Problem of the day
You are given N number of intervals, where each interval contains two integers denoting the start time and the end time for the interval.
The task is to merge all the overlapping intervals and return the list of merged intervals sorted by increasing order of their start time.
Two intervals [A,B] and [C,D] are said to be overlapping with each other if there is at least one integer that is covered by both of them.
For example:
For the given 5 intervals - [1, 4], [3, 5], [6, 8], [10, 12], [8, 9].
Since intervals [1, 4] and [3, 5] overlap with each other, we will merge them into a single interval as [1, 5].
Similarly, [6, 8] and [8, 9] overlap, merge them into [6,9].
Interval [10, 12] does not overlap with any interval.
Final List after merging overlapping intervals: [1, 5], [6, 9], [10, 12].
The first line of input contains an integer N, the number of intervals.

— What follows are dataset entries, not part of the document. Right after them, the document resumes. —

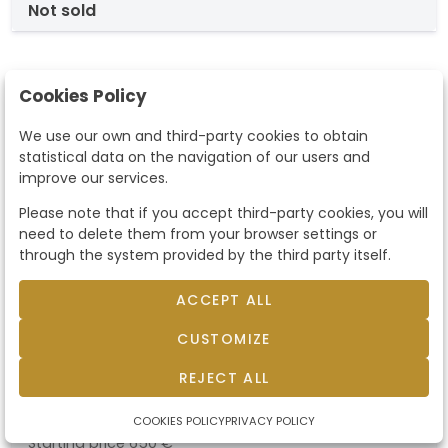
not sold
Cookies Policy
We use our own and third-party cookies to obtain
statistical data on the navigation of our users and
improve our services.
Please note that if you accept third-party cookies, you will
need to delete them from your browser settings or
through the system provided by the third party itself.
ACCEPT ALL
Lote 1351
Paul Schärer y Fritz Haller para
CUSTOMIZE
USM diseño de 1964 Mesa Haller
Paul Schärer y Fritz Haller para USM diseño de
REJECT ALL
1964. Mesa Haller, la base de esta es su icónica
estructura de acero tubular cromado y tablero
COOKIES POLICY
PRIVACY POLICY
laminado en madera de haya natural. Con
Starting price
650 €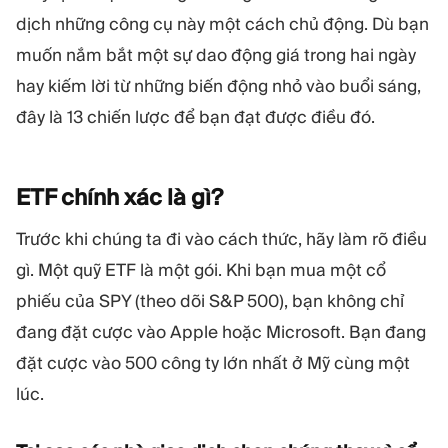
dịch những công cụ này một cách chủ động. Dù bạn
muốn nắm bắt một sự dao động giá trong hai ngày
hay kiếm lời từ những biến động nhỏ vào buổi sáng,
đây là 13 chiến lược để bạn đạt được điều đó.
ETF chính xác là
gì?
Trước khi chúng ta đi vào cách thức, hãy làm rõ điều
gì. Một quỹ ETF là một gói. Khi bạn mua một cổ
phiếu của SPY (theo dõi S&P 500), bạn không chỉ
đang đặt cược vào Apple hoặc Microsoft. Bạn đang
đặt cược vào 500 công ty lớn nhất ở Mỹ cùng một
lúc.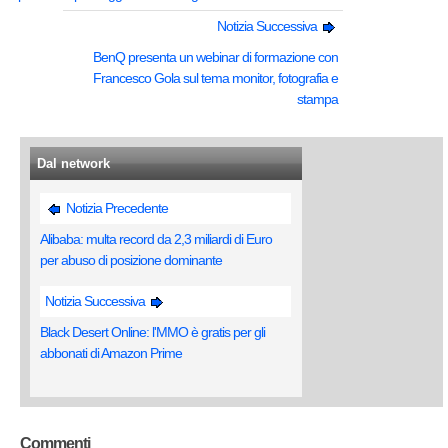
Notizia Successiva
BenQ presenta un webinar di formazione con
Francesco Gola sul tema monitor, fotografia e
stampa
Dal network
Notizia Precedente
Alibaba: multa record da 2,3 miliardi di Euro
per abuso di posizione dominante
Notizia Successiva
Black Desert Online: l'MMO è gratis per gli
abbonati di Amazon Prime
Commenti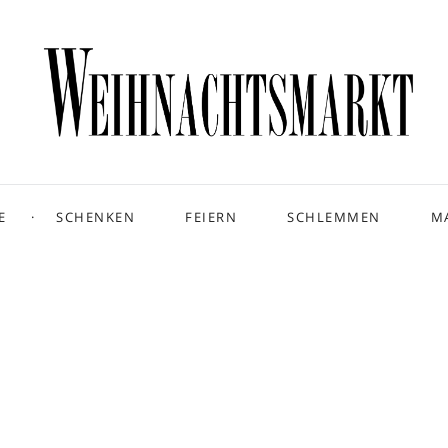
E
SCHENKEN
FEIERN
SCHLEMMEN
M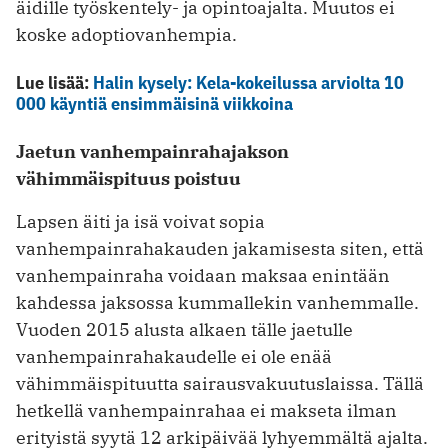
äidille työskentely- ja opintoajalta. Muutos ei
koske adoptiovanhempia.
Lue lisää:
Halin kysely: Kela-kokeilussa arviolta 10
000 käyntiä ensimmäisinä viikkoina
Jaetun vanhempainrahajakson
vähimmäispituus poistuu
Lapsen äiti ja isä voivat sopia
vanhempainrahakauden jakamisesta siten, että
vanhempainraha voidaan maksaa enintään
kahdessa jaksossa kummallekin vanhemmalle.
Vuoden 2015 alusta alkaen tälle jaetulle
vanhempainrahakaudelle ei ole enää
vähimmäispituutta sairausvakuutuslaissa. Tällä
hetkellä vanhempainrahaa ei makseta ilman
erityistä syytä 12 arkipäivää lyhyemmältä ajalta.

The second line of input contains N integers, i.e. all the start times of the N intervals.
The third line of input contains N integers, i.e. all the end times of the N intervals.
Output Format:
Print S lines, each contains two single space-separated integers A, and B, where S is the size of the merged array of intervals, 'A' is the start time of an interval and 'B' is the end time of the same interval.
Note
You do not need to print anything, it has already been taken care of. Just implement the given function.
1 <= N <= 10^5
0 <= START, FINISH <= 10^9
Time Limit: 1sec
2
1 3
3 5
1 5
Since these two intervals overlap at point 3 so we merge them and the new interval becomes (1,5).
5
1 3 6 8 10
4 5 8 9 12
1 5
6 9
10 12
For each interval check all intervals and merge the overlapping ones.

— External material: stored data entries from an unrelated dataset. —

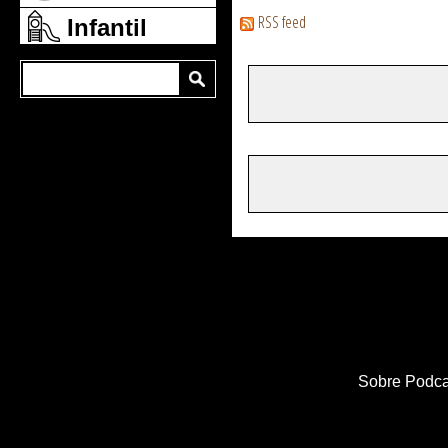
RSS feed
Infantil
Sobre Podca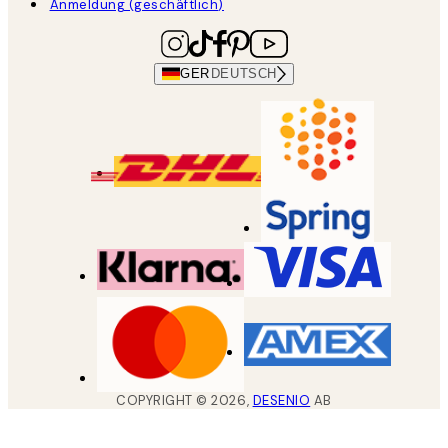
Anmeldung (geschäftlich)
GER
DEUTSCH
COPYRIGHT ©
2026
,
DESENIO
AB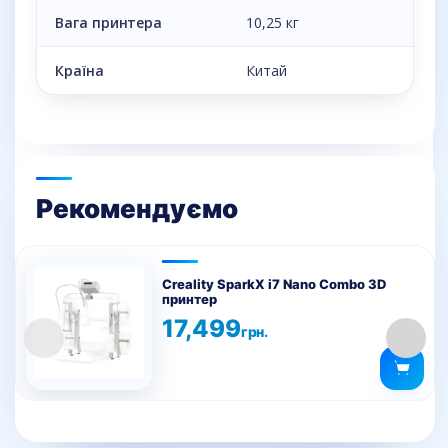
Вага принтера
10,25 кг
Країна
Китай
Рекомендуємо
Creality SparkX i7 Nano Combo 3D
принтер
17,499
грн.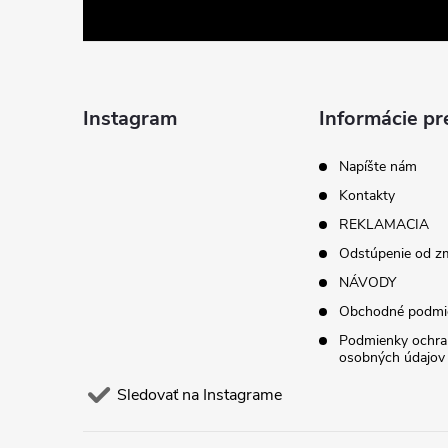
á
p
ä
Instagram
Informácie pr
t
Napíšte nám
Kontakty
i
REKLAMACIA
Odstúpenie od z
e
NÁVODY
Obchodné podmi
Podmienky ochra
osobných údajov
Sledovať na Instagrame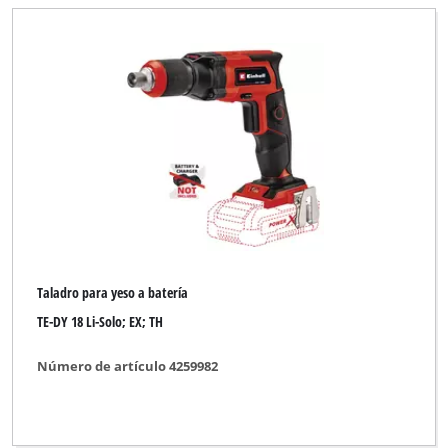
Taladro para yeso a batería
TE-DY 18 Li-Solo; EX; TH
Número de artículo 4259982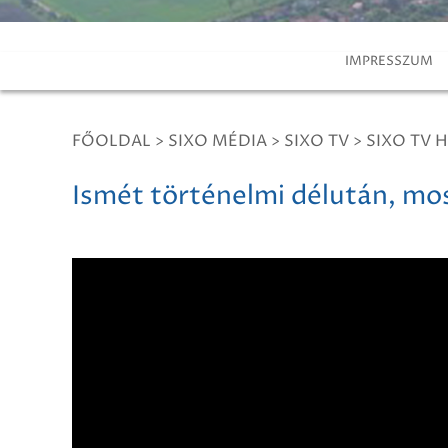
IMPRESSZUM
FŐOLDAL
>
SIXO MÉDIA
>
SIXO TV
>
SIXO TV H
Ismét történelmi délután, mo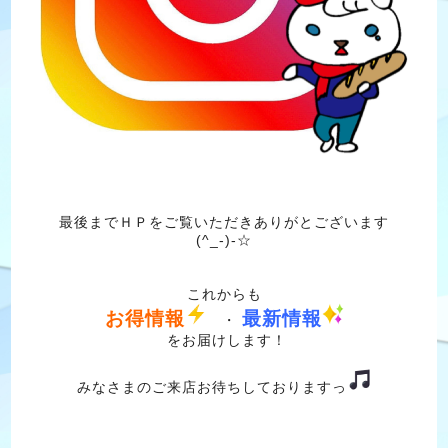
最後までＨＰをご覧いただきありがとございます
(^_-)-☆
これからも
お得情報
最新情報
・
をお届けします！
みなさまのご来店お待ちしておりますっ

In the brute force approach, mark each interval as non visited. Now for each non-visited interval, while there exists an overlapping interval with the current interval we will merge both intervals, update the current interval with the largest of both intervals, and mark them visited.

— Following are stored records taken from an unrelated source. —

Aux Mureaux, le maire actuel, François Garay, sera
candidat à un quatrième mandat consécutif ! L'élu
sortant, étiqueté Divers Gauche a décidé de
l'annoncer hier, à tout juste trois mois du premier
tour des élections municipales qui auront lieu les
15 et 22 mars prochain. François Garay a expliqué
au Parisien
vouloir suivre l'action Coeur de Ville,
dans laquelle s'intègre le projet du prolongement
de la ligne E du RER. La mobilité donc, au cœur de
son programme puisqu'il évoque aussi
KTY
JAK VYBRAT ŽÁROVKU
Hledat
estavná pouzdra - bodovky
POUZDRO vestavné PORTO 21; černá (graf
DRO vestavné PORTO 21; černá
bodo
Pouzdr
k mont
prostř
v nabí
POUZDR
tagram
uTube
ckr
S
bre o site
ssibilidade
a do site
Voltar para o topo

Note: Two intervals will be considered to be overlapping if the start time of one interval is less than or equal to the finish time of another interval, and greater than or equal to the start time of that interval.
O(N^2), where N is the number of intervals.
In the worst case, for each interval, we will be checking all other intervals.
O(N), where N is the number of intervals.
In the worst case, we will be using an extra array of size N to mark intervals visited.